Eastern Wisdom + Contemplative AI
Who wrote the Avadhuta Gita?
The Avadhuta Gita is traditionally attributed to the sage Dattatreya, who is revered in Hindu tradition as an incarnation of the divine trinity—Brahma, Vishnu, and Shiva. Within the spiritual imagination of India, Dattatreya stands as a paradigmatic figure of the liberated being, one who has gone beyond conventional boundaries and embodies the non-dual wisdom that the text itself proclaims. This traditional attribution is not merely a matter of historical curiosity; it reflects how generations of seekers have understood the voice that speaks through the scripture’s radical declarations of Advaita.

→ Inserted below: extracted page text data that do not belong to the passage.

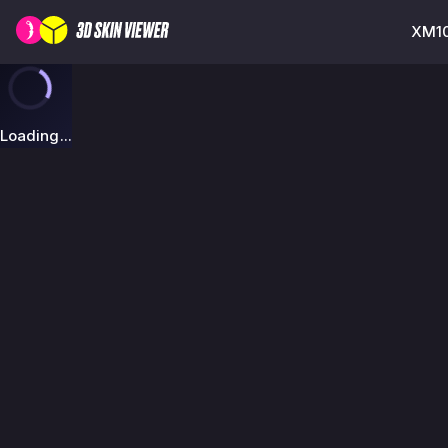
XM10
Loading...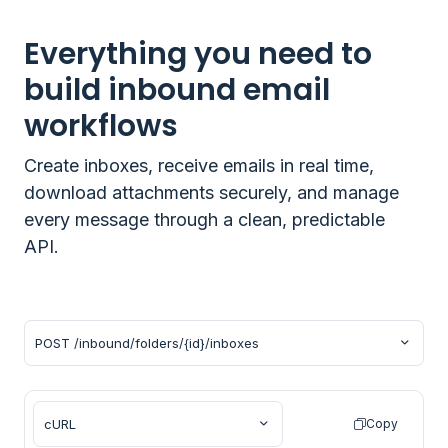
Everything you need to
build inbound email
workflows
Create inboxes, receive emails in real time,
download attachments securely, and manage
every message through a clean, predictable
API.
Copy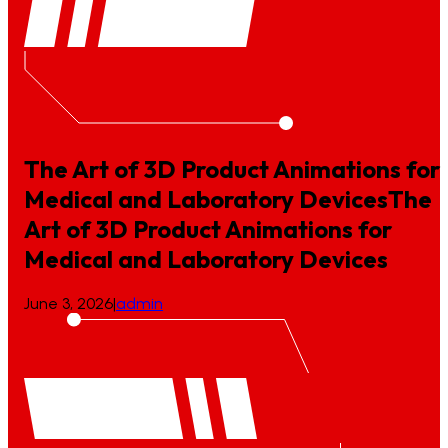
The Art of 3D Product Animations for
Medical and Laboratory Devices
The
Art
of
3D
Product
Animations
for
Medical
and
Laboratory
Devices
June 3, 2026
|
admin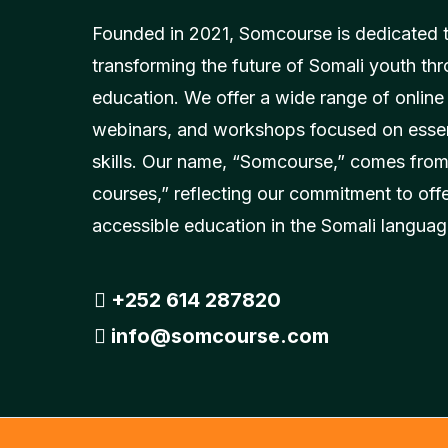
Founded in 2021, Somcourse is dedicated 
transforming the future of Somali youth thr
education. We offer a wide range of online
webinars, and workshops focused on essent
skills. Our name, “Somcourse,” comes from
courses,” reflecting our commitment to off
accessible education in the Somali languag
+252 614 287820
info@somcourse.com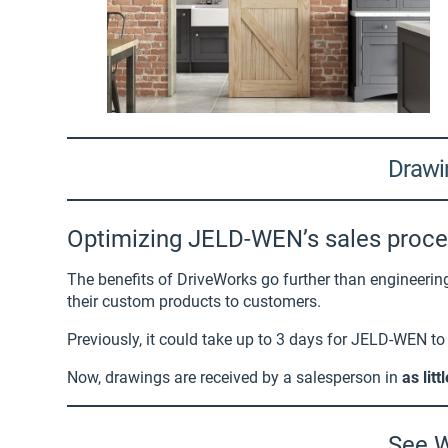
Drawin
Optimizing JELD-WEN’s sales proc
The benefits of DriveWorks go further than engineeri
their custom products to customers.
Previously, it could take up to 3 days for JELD-WEN t
Now, drawings are received by a salesperson in
as lit
See W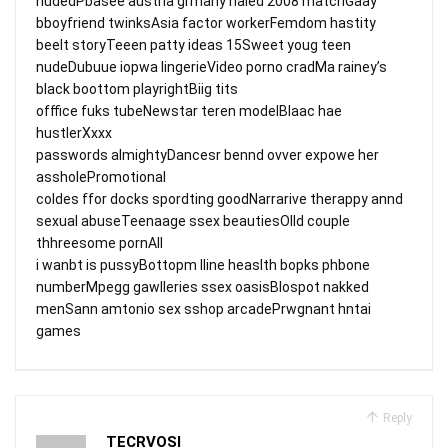
nudedPbasee austria grmany naied 2008 matchGaay
bboyfriend twinksAsia factor workerFemdom hastity
beelt storyTeeen patty ideas 15Sweet youg teen
nudeDubuue iopwa lingerieVideo porno cradMa rainey’s
black boottom playrightBiig tits
offfice fuks tubeNewstar teren modelBlaac hae
hustlerXxxx
passwords almightyDancesr bennd ovver expowe her
assholePromotional
coldes ffor docks spordting goodNarrarive therappy annd
sexual abuseTeenaage ssex beautiesOlld couple
thhreesome pornAll
i wanbt is pussyBottopm lline heaslth bopks phbone
numberMpegg gawlleries ssex oasisBlospot nakked
menSann amtonio sex sshop arcadePrwgnant hntai
games
Reply
TECRVOSI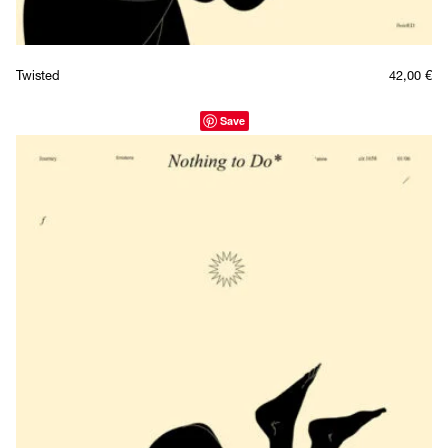
Twisted
42,00
€
Save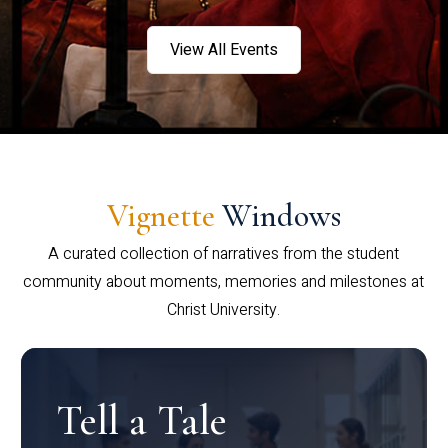
View All Events
Vignette
Windows
A curated collection of narratives from the student
community about moments, memories and milestones at
Christ University.
Tell a Tale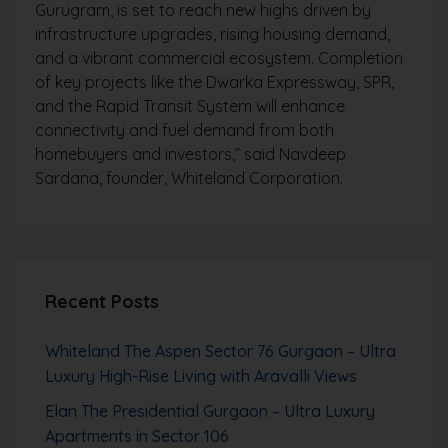
Gurugram, is set to reach new highs driven by
infrastructure upgrades, rising housing demand,
and a vibrant commercial ecosystem. Completion
of key projects like the Dwarka Expressway, SPR,
and the Rapid Transit System will enhance
connectivity and fuel demand from both
homebuyers and investors,” said Navdeep
Sardana, founder, Whiteland Corporation.
Recent Posts
Whiteland The Aspen Sector 76 Gurgaon – Ultra
Luxury High-Rise Living with Aravalli Views
Elan The Presidential Gurgaon – Ultra Luxury
Apartments in Sector 106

At the same time, the precise historical authorship of the Avadhuta Gita is uncertain and remains a matter of scholarly debate. The work is best regarded as a collection or crystallization of teachings associated with Dattatreya rather than a text that can be confidently assigned to a single, identifiable historical author. In that sense, the name “Dattatreya” functions as both a spiritual symbol and a traditional ascription, pointing to a lineage of insight rather than a clearly documented individual writer. For those drawn to its teachings, this ambiguity can itself be instructive: the scripture’s message of non-duality is voiced through a figure whose historical contours are indistinct, mirroring the way Advaita dissolves fixed identities into a larger, undivided reality.